### [Exercise]
Search the records below for "reduce"; copy each line that has it.

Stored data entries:
○ ○ ○ ○
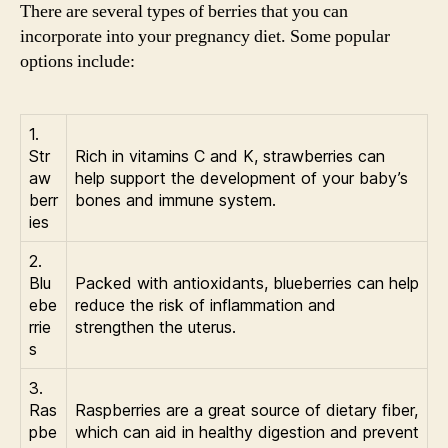
There are several types of berries that you can
incorporate into your pregnancy diet. Some popular
options include:
1.
Str
Rich in vitamins C and K, strawberries can
aw
help support the development of your baby’s
berr
bones and immune system.
ies
2.
Blu
Packed with antioxidants, blueberries can help
ebe
reduce the risk of inflammation and
rrie
strengthen the uterus.
s
3.
Ras
Raspberries are a great source of dietary fiber,
pbe
which can aid in healthy digestion and prevent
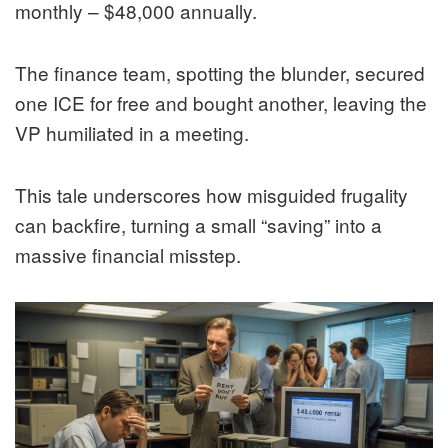
monthly – $48,000 annually.
The finance team, spotting the blunder, secured
one ICE for free and bought another, leaving the
VP humiliated in a meeting.
This tale underscores how misguided frugality
can backfire, turning a small “saving” into a
massive financial misstep.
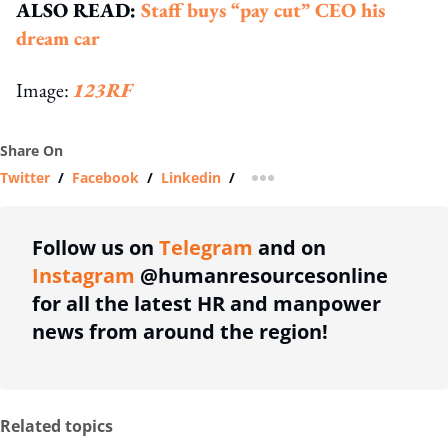
ALSO READ:
Staff buys “pay cut” CEO his
dream car
Image:
123RF
Share On
Twitter
/
Facebook
/
Linkedin
/
more sharing option
Follow us on
Telegram
and on
Instagram
@humanresourcesonline
for all the latest HR and manpower
news from around the region!
Related topics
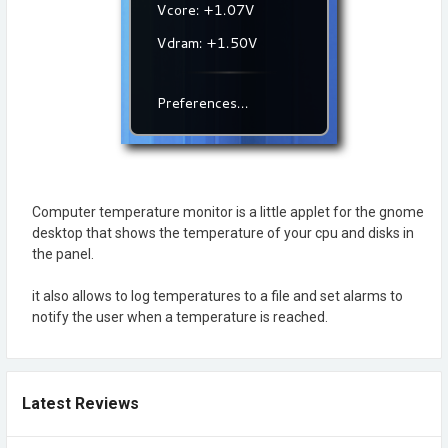
Computer temperature monitor is a little applet for the gnome
desktop that shows the temperature of your cpu and disks in
the panel.
it also allows to log temperatures to a file and set alarms to
notify the user when a temperature is reached.
Latest Reviews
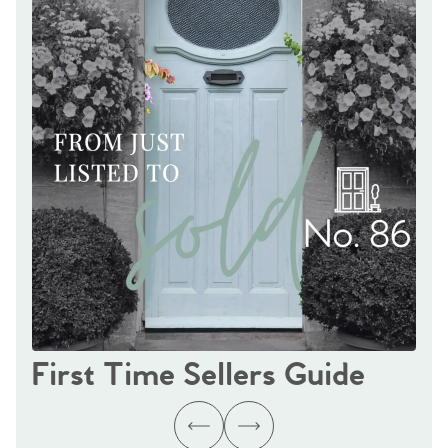
First Time Sellers Guide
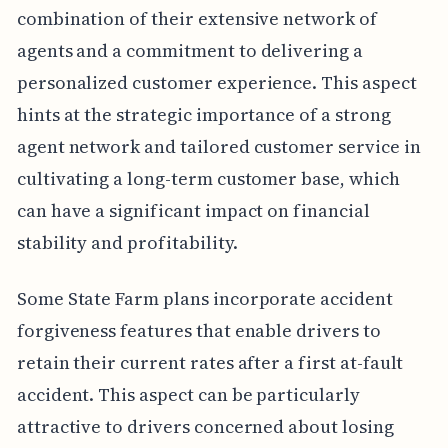
combination of their extensive network of
agents and a commitment to delivering a
personalized customer experience. This aspect
hints at the strategic importance of a strong
agent network and tailored customer service in
cultivating a long-term customer base, which
can have a significant impact on financial
stability and profitability.
Some State Farm plans incorporate accident
forgiveness features that enable drivers to
retain their current rates after a first at-fault
accident. This aspect can be particularly
attractive to drivers concerned about losing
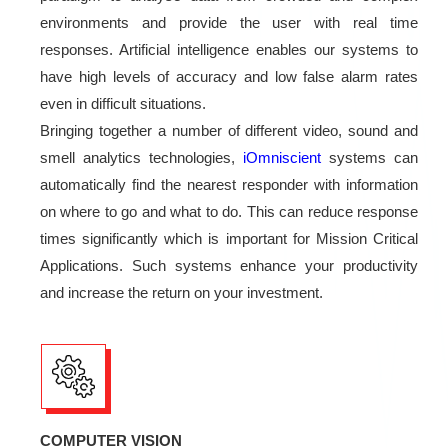
environments and provide the user with real time
responses. Artificial intelligence enables our systems to
have high levels of accuracy and low false alarm rates
even in difficult situations.
Bringing together a number of different video, sound and
smell analytics technologies,
iOmniscient
systems can
automatically find the nearest responder with information
on where to go and what to do. This can reduce response
times significantly which is important for Mission Critical
Applications. Such systems enhance your productivity
and increase the return on your investment.
COMPUTER VISION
○ ○ ○ ○
### [Worked solution]
reduce the risk of inflammation and
on where to go and what to do. This can reduce response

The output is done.